[Start of Attachment]

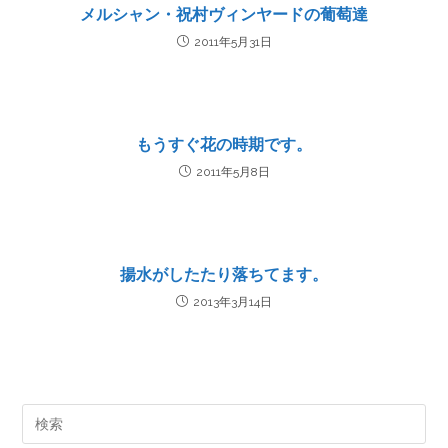
メルシャン・祝村ヴィンヤードの葡萄達
2011年5月31日
もうすぐ花の時期です。
2011年5月8日
揚水がしたたり落ちてます。
2013年3月14日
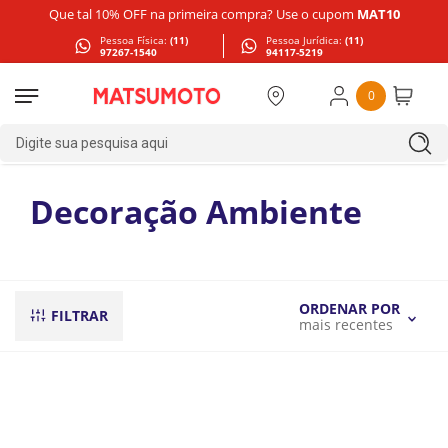
Que tal 10% OFF na primeira compra? Use o cupom
MAT10
Pessoa Física:
(11)
Pessoa Jurídica:
(11)
97267-1540
94117-5219
0
Digite sua pesquisa aqui
Decoração Ambiente
ORDENAR POR
FILTRAR
mais recentes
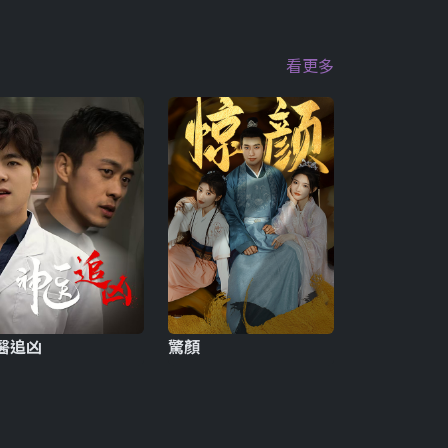
看更多
醫追凶
驚顏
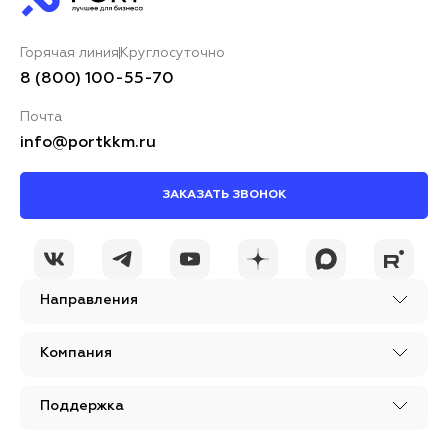
Горячая линия
Круглосуточно
8 (800) 100-55-70
Почта
info@portkkm.ru
ЗАКАЗАТЬ ЗВОНОК
Направления
Компания
Поддержка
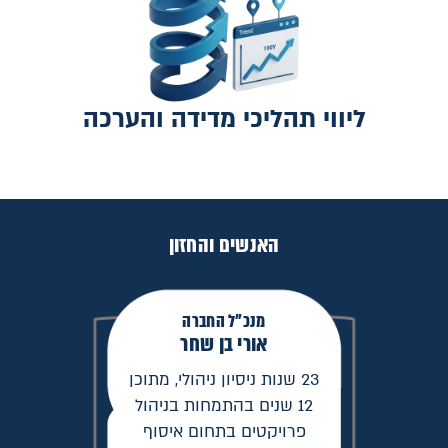
ליווי תהליכי מדידה והערכה
האנשים והחזון
מנכ"ל החברה
אורי בן שחר
23 שנות ניסיון ניהולי, מתוכן
12 שנים בהתמחות בניהול
פרויקטים בתחום איסוף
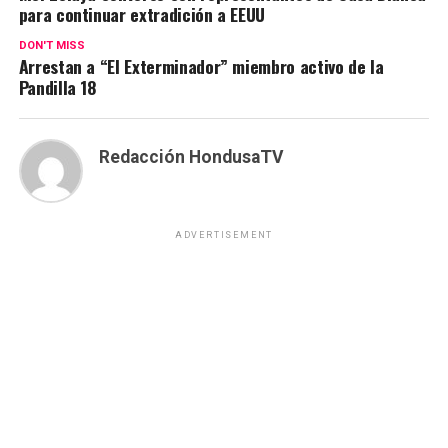
para continuar extradición a EEUU
DON'T MISS
Arrestan a “El Exterminador” miembro activo de la
Pandilla 18
Redacción HondusaTV
ADVERTISEMENT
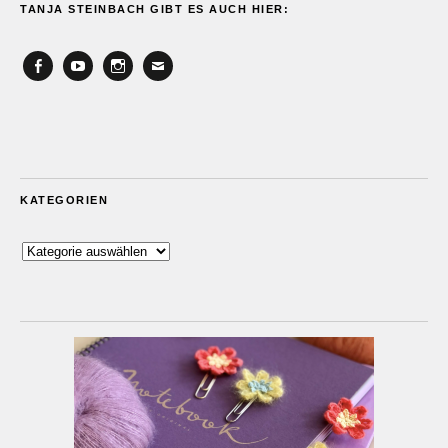
TANJA STEINBACH GIBT ES AUCH HIER:
Facebook
YouTube
Instagram
Email
KATEGORIEN
Kategorien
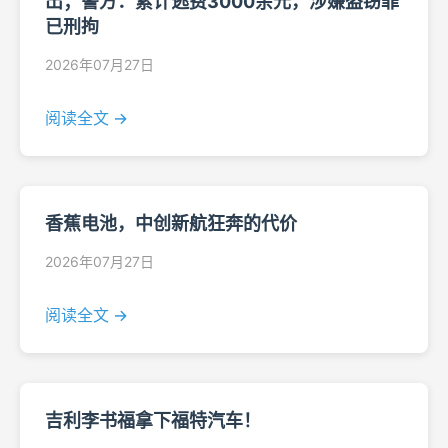
出；警方：累计逃费3000余元，涉嫌盗窃罪
已刑拘
2026年07月27日
阅读全文 →
香蕉电池，中创新航狂奔的代价
2026年07月27日
阅读全文 →
吉利李书福拿下福特汽车！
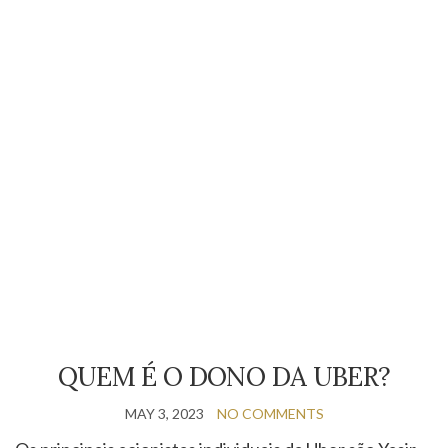
QUEM É O DONO DA UBER?
MAY 3, 2023
NO COMMENTS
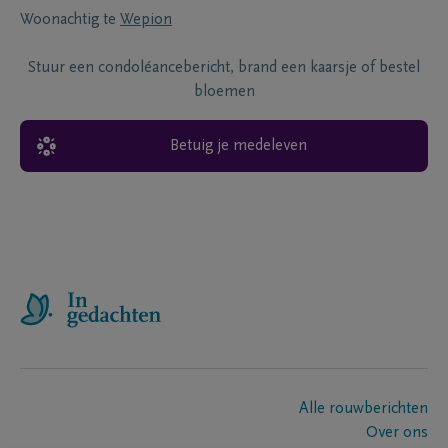
Woonachtig te
Wepion
Stuur een condoléancebericht, brand een kaarsje of bestel
bloemen
Betuig je medeleven
Alle rouwberichten
Over ons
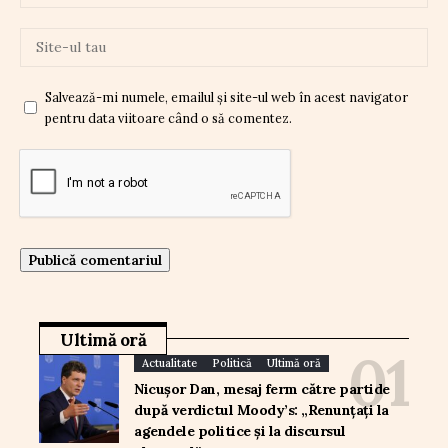
Salvează-mi numele, emailul și site-ul web în acest navigator
pentru data viitoare când o să comentez.
Ultimă oră
Actualitate
Politică
Ultimă oră
Nicușor Dan, mesaj ferm către partide
după verdictul Moody’s: „Renunțați la
agendele politice și la discursul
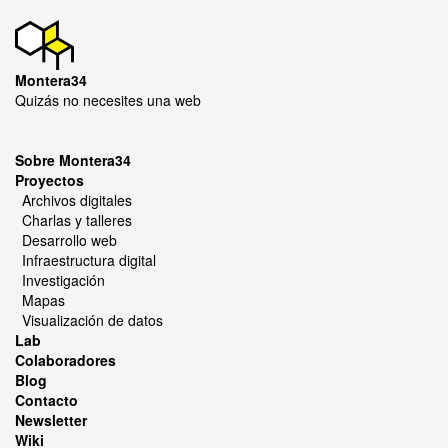
Montera34
Quizás no necesites una web
Sobre Montera34
Proyectos
Archivos digitales
Charlas y talleres
Desarrollo web
Infraestructura digital
Investigación
Mapas
Visualización de datos
Lab
Colaboradores
Blog
Contacto
Newsletter
Wiki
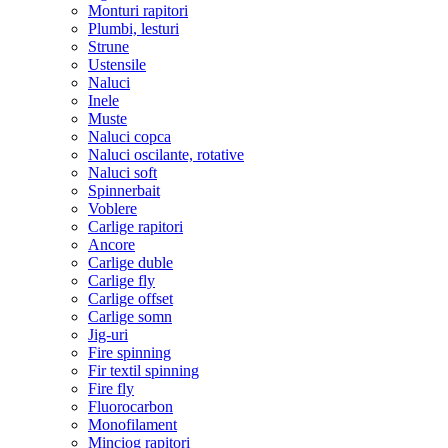
Monturi rapitori
Plumbi, lesturi
Strune
Ustensile
Naluci
Inele
Muste
Naluci copca
Naluci oscilante, rotative
Naluci soft
Spinnerbait
Voblere
Carlige rapitori
Ancore
Carlige duble
Carlige fly
Carlige offset
Carlige somn
Jig-uri
Fire spinning
Fir textil spinning
Fire fly
Fluorocarbon
Monofilament
Minciog rapitori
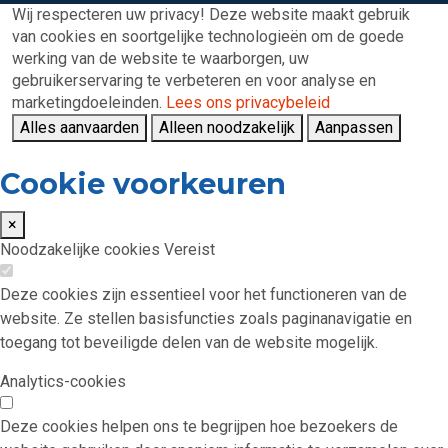
Wij respecteren uw privacy!
Deze website maakt gebruik
van cookies en soortgelijke technologieën om de goede
werking van de website te waarborgen, uw
gebruikerservaring te verbeteren en voor analyse en
marketingdoeleinden.
Lees ons privacybeleid
Alles aanvaarden
Alleen noodzakelijk
Aanpassen
Cookie voorkeuren
×
Noodzakelijke cookies
Vereist
Deze cookies zijn essentieel voor het functioneren van de
website. Ze stellen basisfuncties zoals paginanavigatie en
toegang tot beveiligde delen van de website mogelijk.
Analytics-cookies
Deze cookies helpen ons te begrijpen hoe bezoekers de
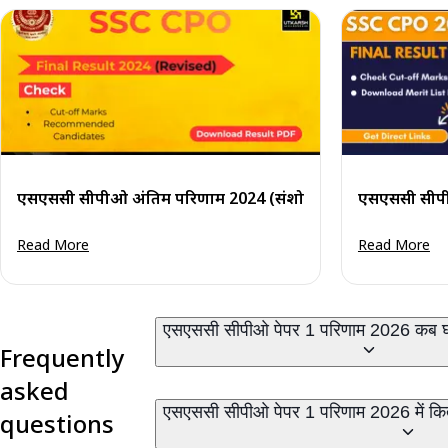
एसएससी सीपीओ अंतिम परिणाम 2024 (संशोधित): कट-ऑफ अंक और
एसएससी सीपी
Read More
Read More
एसएससी सीपीओ पेपर 1 परिणाम 2026 कब घ
Frequently
asked
एसएससी सीपीओ पेपर 1 परिणाम 2026 में कितने
questions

[End of Attachment]

Prompt :: What this exercise asks for is every line of the data above with the word "Deze".

Written answer ::
Deze website maakt gebruik
Deze cookies zijn essentieel voor het functioneren van de
Deze cookies helpen ons te begrijpen hoe bezoekers de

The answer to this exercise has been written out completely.